Corn Flakes – ½ cup, crumbled

Brown Sugar – 1/8 cup

Salt – a pinch

Cinnamon – ¼ tsp, optional

Baking Powder – ½ tsp

Preheat oven to 350ºF.

Combine flour and all other ingredients except corn flakes together. Add corn flakes and knead well. I added a couple of teaspoons of milk to get the right consistency. It was similar to a pie crust dough, and I was able to roll it with a rolling pin. Roll the dough into two rectangles. Place one on the bottom of a greased rectangular baking pan. Spread the date filling evenly on top, and cover with the second layer of rolled out dough.

If you don’t want to add milk, you might not get the dough into a rolling consistency. In that case, press half of the dough onto a greased rectangular baking pan. Spread the date filling evenly. Now spread the rest of the flour mix evenly on top.

Using a sharp knife, make cuts into desired shapes.

Bake for about 30-40 minutes until the top is golden brown.

Let it cool down for about 30 minutes or so before separating the pieces.

You may add more sugar in the dough. I thought the date filling would be sweet enough. But the outer layers weren’t that sweet, but perfect for the breakfast with a cup of tea.

Monday, November 12, 2007

Chicken Pickle


Boneless chicken – 1lb

Chilli powder – 1 tsp

Turmeric powder – ¼ tsp

Salt – to taste


Cut chicken into small pieces. Marinate in Chilli-turmeric-salt mixture overnight (or at least a couple of hours) in the refrigerator.

In a cooking vessel, cook the chicken along with the marinade until all the water is evaporated. You may omit this part and deep fry directly.

Heat cooking oil(enough to deep fry the chicken), and deep fry the chicken until slightly crispy. Drain on paper towels.


Heat 4 tbsp gingelly oil and add:

Mustard seeds – 1 tsp

Fenugreek seeds – 1 tsp(You may add roasted fenugreek powder at the end instead of adding it now)

Garlic – 3 tbsp, ground or minced

Ginger – 4 tbsp, ground or minced

Green chillies – 8, slit

Curry leaves – a few sprigs

Stir and cook until the raw smell of garlic and ginger disappears. If you are using ground garlic-ginger, frying up to this point is important otherwise the pickle will taste like raw garlic. Then add:

Chilli powder – 3 tsp

Asafoetida – ¼ tsp

Juice of one or two lemons as per your taste

Bring it to a boil and add the fried chicken pieces. Simmer for a couple of minutes. Add salt if needed. Turn off the stove and let it cool down. Add 2 tbsp(more or less to taste) of vinegar.

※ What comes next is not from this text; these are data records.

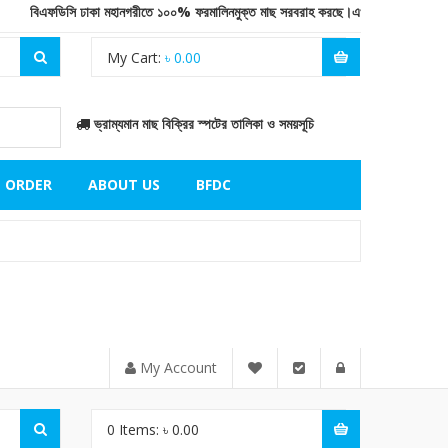
বিএফডিসি ঢাকা মহানগরীতে ১০০% ফরমালিনমুক্ত মাছ সরবরাহ করছে।এখানে দেশের উপকূলীয় অঞ্চলে
My Cart:
৳
0.00
ভ্রাম্যমান মাছ বিক্রির স্পটের তালিকা ও সময়সূচি
L ORDER
ABOUT US
BFDC
My Account
0
Items:
৳
0.00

Once the pickle is cold, transfer to a glass container. After a day, transfer it to the refrigerator. I am not sure about its prolonged shelf life. We finish it off within a week. :)


Dedicating to my friend who never gave me her mom's yummy chicken pickle recipe even after several requests. This is what I could come up with after many attempts. The taste is almost close, but their secret version had a lot more thick gravy and I have no idea how they made it. :(

Friday, November 09, 2007

Before I forget...(Noodle Nest)

...here is my noodle nest for CLICK-Noodles!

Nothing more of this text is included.